And the doubts induced by Obamacare aren't limited to its mandated insurance costs. They extend to confusion about the administration's proliferating (and in some cases constitutionally questionable) edicts over which elements of the law it will and won't enforce - and when.

The CEOs did sound encouraged by the congressional spending accord, crafted late last year by budget chairs Paul Ryan of the House and Patty Murray of the Senate, that averted another costly federal shutdown.

Yet the big-business big shots, like other Americans who are paying sufficient attention, rightly retain doubts about Washington's willingness to make the hard calls required to assure the nation's long-term fiscal stability.

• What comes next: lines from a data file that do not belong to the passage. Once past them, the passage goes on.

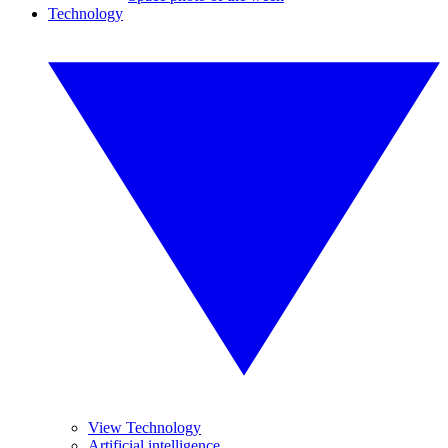
Technology
View Technology
Artificial intelligence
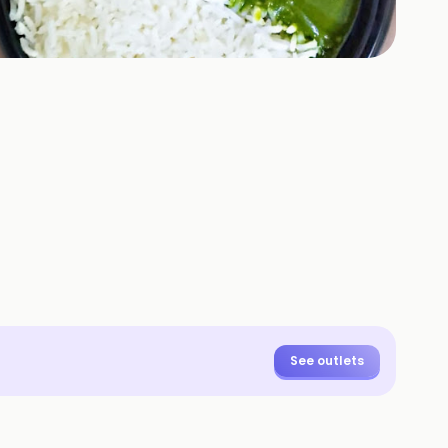
+
1
HOTOS
See outlets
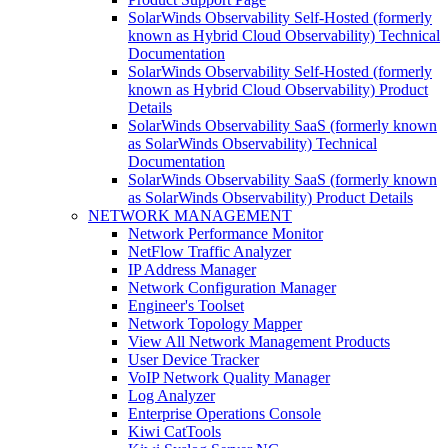
SolarWinds Observability Self-Hosted (formerly
known as Hybrid Cloud Observability) Technical
Documentation
SolarWinds Observability Self-Hosted (formerly
known as Hybrid Cloud Observability) Product
Details
SolarWinds Observability SaaS (formerly known
as SolarWinds Observability) Technical
Documentation
SolarWinds Observability SaaS (formerly known
as SolarWinds Observability) Product Details
NETWORK MANAGEMENT
Network Performance Monitor
NetFlow Traffic Analyzer
IP Address Manager
Network Configuration Manager
Engineer's Toolset
Network Topology Mapper
View All Network Management Products
User Device Tracker
VoIP Network Quality Manager
Log Analyzer
Enterprise Operations Console
Kiwi CatTools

And the bottom line of the CEOs' all-too-revealingly modest expectations: They predict that the U.S. economy will grow by a mere 2.4 percent this year - far below the level needed to generate a bona fide hiring surge.

Meanwhile, Monday's Financial Times reported that for the first time in the last 36 years, the United States has a lower labor-participation rate than the United Kingdom. That spells even more serious trouble for the taxpayers' future capacity to fund government at all levels.

Clearly, our economy will not shift back into high gear until the depressing modifier is deleted from this "jobless recovery."

Just as clearly, if Congress - and the president - want to put America back to work, they should heed the pleas of both big and small business interests to make Washington an ally, not an enemy, in the mission to fully revive national prosperity.